Briefing on Iraq Elections and Humanitarian Situation in Anbar Province
Tomorrow (4 June), Special Representative and head of the UN Assistance Mission for Iraq (UNAMI) Nickolay Mladenov will brief Council members under “any other business” following consultations on Syria’s chemical weapons. The US, the penholder on Iraq, may decide to circulate a draft press statement after hearing Mladenov’s remarks tomorrow.
Mladenov requested to brief Council members in order to provide post-election analysis as well as an update on the deteriorating humanitarian situation in Anbar province. Council members expect that discussions will also focus on the impact of the Syrian crisis on Iraq’s security–particularly as Mladenov has highlighted this aspect of the Iraq situation with increased intensity in his last two briefings. Finally, some Council members may have questions about the 22 May export of oil from the autonomous northern Kurdish region of Iraq that occurred without the consent of the central government.

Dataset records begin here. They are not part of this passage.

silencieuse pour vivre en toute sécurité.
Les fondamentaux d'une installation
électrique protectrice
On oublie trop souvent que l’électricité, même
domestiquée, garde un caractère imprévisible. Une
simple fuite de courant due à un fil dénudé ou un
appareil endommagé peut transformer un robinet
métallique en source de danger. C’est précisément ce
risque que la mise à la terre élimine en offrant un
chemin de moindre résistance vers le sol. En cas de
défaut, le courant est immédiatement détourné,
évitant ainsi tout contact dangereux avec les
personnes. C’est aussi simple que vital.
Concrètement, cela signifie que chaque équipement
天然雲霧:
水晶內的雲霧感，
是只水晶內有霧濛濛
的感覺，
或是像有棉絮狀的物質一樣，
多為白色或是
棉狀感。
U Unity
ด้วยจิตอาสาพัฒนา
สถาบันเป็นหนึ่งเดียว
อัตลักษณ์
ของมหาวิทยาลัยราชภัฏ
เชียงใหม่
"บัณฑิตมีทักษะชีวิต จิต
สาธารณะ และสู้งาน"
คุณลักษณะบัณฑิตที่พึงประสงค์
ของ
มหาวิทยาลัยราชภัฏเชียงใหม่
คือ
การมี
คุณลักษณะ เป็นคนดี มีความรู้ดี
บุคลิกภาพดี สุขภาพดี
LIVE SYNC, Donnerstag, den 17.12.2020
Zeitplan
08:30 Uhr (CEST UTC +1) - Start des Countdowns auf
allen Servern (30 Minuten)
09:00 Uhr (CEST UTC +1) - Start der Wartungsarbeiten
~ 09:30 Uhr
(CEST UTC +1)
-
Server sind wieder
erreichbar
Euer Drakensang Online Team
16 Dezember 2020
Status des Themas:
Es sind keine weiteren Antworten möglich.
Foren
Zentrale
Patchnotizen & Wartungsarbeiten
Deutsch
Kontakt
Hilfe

Regarding the elections, on 20 May Council members issued a press statement welcoming the provisional results of the 30 April parliamentary elections and urging the quick formation of the government (SC/11404). Prime Minister Nouri al-Maliki’s bloc won 92 of 328 seats in parliament—winning the largest number of seats, but not securing the majority needed to ensure Maliki a third term as prime minister without needing to form a coalition that would include Kurds and Sunnis. Final certification of the election results is expected soon, and Council members will likely be interested in Mladenov’s assessment about when and on what terms a government might be formed, given that in 2010 this process took ten months to complete.

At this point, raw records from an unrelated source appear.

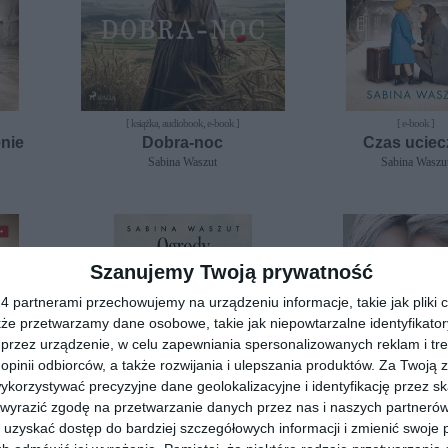
[ książka, audiobook, e-book ]
[ e-book ]
nie
Dobra-noc
Czas uciec
Sabina Waszut
Sabina Waszu
Szanujemy Twoją prywatność
 partnerami przechowujemy na urządzeniu informacje, takie jak pliki c
kże przetwarzamy dane osobowe, takie jak niepowtarzalne identyfikato
przez urządzenie, w celu zapewniania spersonalizowanych reklam i tre
 opinii odbiorców, a także rozwijania i ulepszania produktów.
Za Twoją z
orzystywać precyzyjne dane geolokalizacyjne i identyfikację przez s
 wyrazić zgodę na przetwarzanie danych przez nas i naszych partneró
uzyskać dostęp do bardziej szczegółowych informacji i zmienić swoje 
[ e-book ]
[ e-book ]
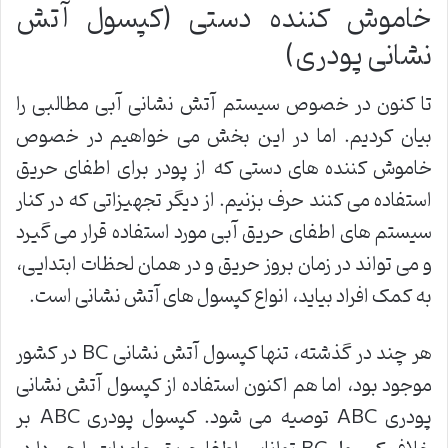
خاموش کننده دستی (کپسول آتش
نشانی پودری)
تا کنون در خصوص سیستم آتش نشانی آبی مطالبی را
بیان کردیم. اما در این بخش می خواهیم در خصوص
خاموش کننده های دستی که از پودر برای اطفای حریق
استفاده می کنند حرف بزنیم. از دیگر تجهیزاتی که در کنار
سیستم های اطفای حریق آبی مورد استفاده قرار می گیرد
و می تواند در زمان بروز حریق و در همان لحظات ابتدایی،
به کمک افراد بیاید، انواع کپسول های آتش نشانی است.
هر چند در گذشته، تنها کپسول آتش نشانی BC در کشور
موجود بود، اما هم اکنون استفاده از کپسول آتش نشانی
پودری ABC توصیه می شود. کپسول پودری ABC بر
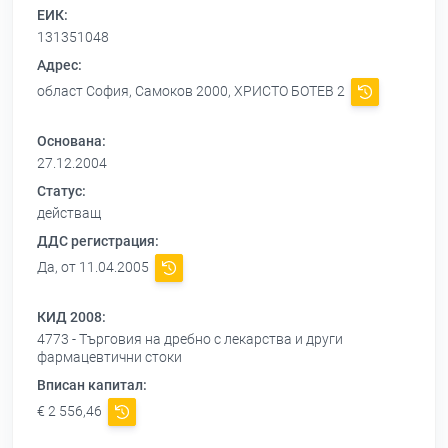
ЕИК:
131351048
Адрес:
област София, Самоков 2000, ХРИСТО БОТЕВ 2
Основана:
27.12.2004
Статус:
действащ
ДДС регистрация:
Да, от 11.04.2005
КИД 2008:
4773 - Търговия на дребно с лекарства и други
фармацевтични стоки
Вписан капитал:
€ 2 556,46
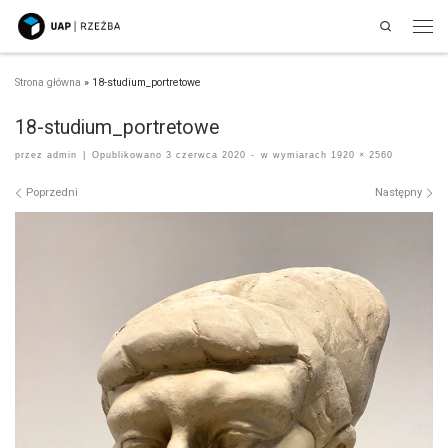
Search
Przejdź do treści
Men
Strona główna
»
18-studium_portretowe
18-studium_portretowe
przez
admin
|
Opublikowano
3 czerwca 2020
-
w wymiarach
1920 × 2560
Nawigacja po obrazach
Poprzedni
Następny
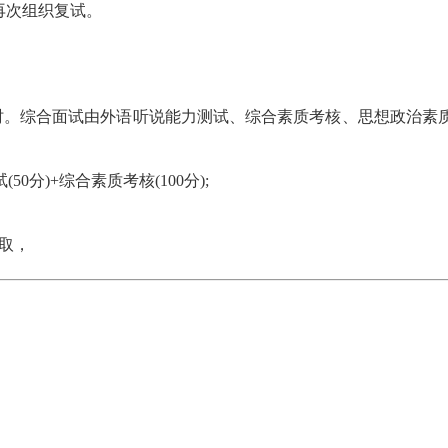
再次组织复试。
3小时。综合面试由外语听说能力测试、综合素质考核、思想政治素
(50分)+综合素质考核(100分);
录取，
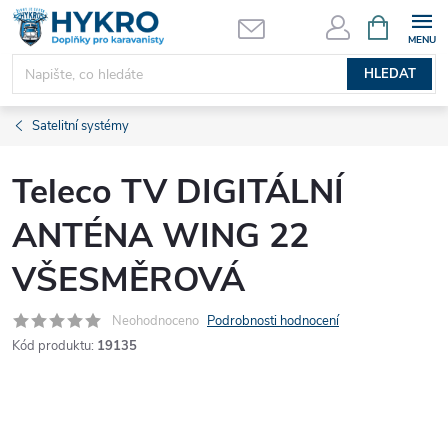
Přejít
NÁKUPNÍ
KOŠÍK
na
obsah
HLEDAT
Satelitní systémy
Teleco TV DIGITÁLNÍ
ANTÉNA WING 22
VŠESMĚROVÁ
Neohodnoceno
Podrobnosti hodnocení
Kód produktu:
19135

Council members may also be interested in hearing whether Mladenov believes that recent oil exports from the Kurdish north are being used as possible political leverage during the negotiations to form a new government. (In 2007, after a new national hydrocarbon law under negotiation between the Kurds and Baghdad failed, the Kurdish parliament passed a law regulating oil and gas contracts in the region. Since, the Kurds have signed exploration and production agreements with many foreign companies and initiated or completed construction of several pipelines bypassing the portion of the Kirkuk-Ceyhan pipeline controlled by Iraq. Despite the mounting challenges to the authority of the central government, the Council has remained impervious to the issue.)
Regarding the security situation, according to UNAMI, at least 7,818 civilians were killed in 2013, in comparison to 3,238 in 2012. The surge in violence can be traced to a government crackdown against Sunni protests that began in April 2013, largely over the perception that the Shi’a-led Maliki government was consolidating its hold on power. (In late August 2013, Iraqi courts struck down a law limiting the prime minister to two terms in office, allowing Maliki to run for a third consecutive term.) Tensions have also been exacerbated by the destabilising effects of the crisis in neighbouring Syria and the proliferation of the Islamic State of the Iraq and the Levant (ISIS) fighters in both eastern Syria and western Iraq—a contiguous area crossing state borders and controlled by ISIS.
The surge in violence has continued in 2014, with UNAMI reporting that the death toll in May reached 799—excluding deaths as a result of the Iraqi military operation in Anbar. Regarding Anbar province, the security situation deteriorated sharply in May with thousands of civilians reportedly fleeing Falluja and Ramadi as the military intensified its assault on the cities. Maliki campaigned vowing to rout the fighters who had seized part of the province. Today (3 June) Mladenov called for the utmost restraint in ongoing military operations and the protection of civilians. He said that an inclusive solution must be found so that those displaced by the fighting can return and reconstruction can begin.
Council members expect that Mladenov will focus much of his briefing on the humanitarian situation in Anbar where the UN Refugee Agency has reported 427,000 internally displaced persons as a result of fighting there. Mladenov is also expected to convey to Council members the need to fund the humanitarian appeal launched in March, which to date is only 10 percent funded.
Despite near-daily fatal attacks in Iraq in the lead-up to elections over the course of 2013 and in 2014, UNAMI’s mandate has not significantly changed since the adoption of resolution 1770 in 2007. UNAMI’s mandate ends on 31 July, and some Council members have indicated it may be a good time to take stock and deliver a more strategic response in the next renewal.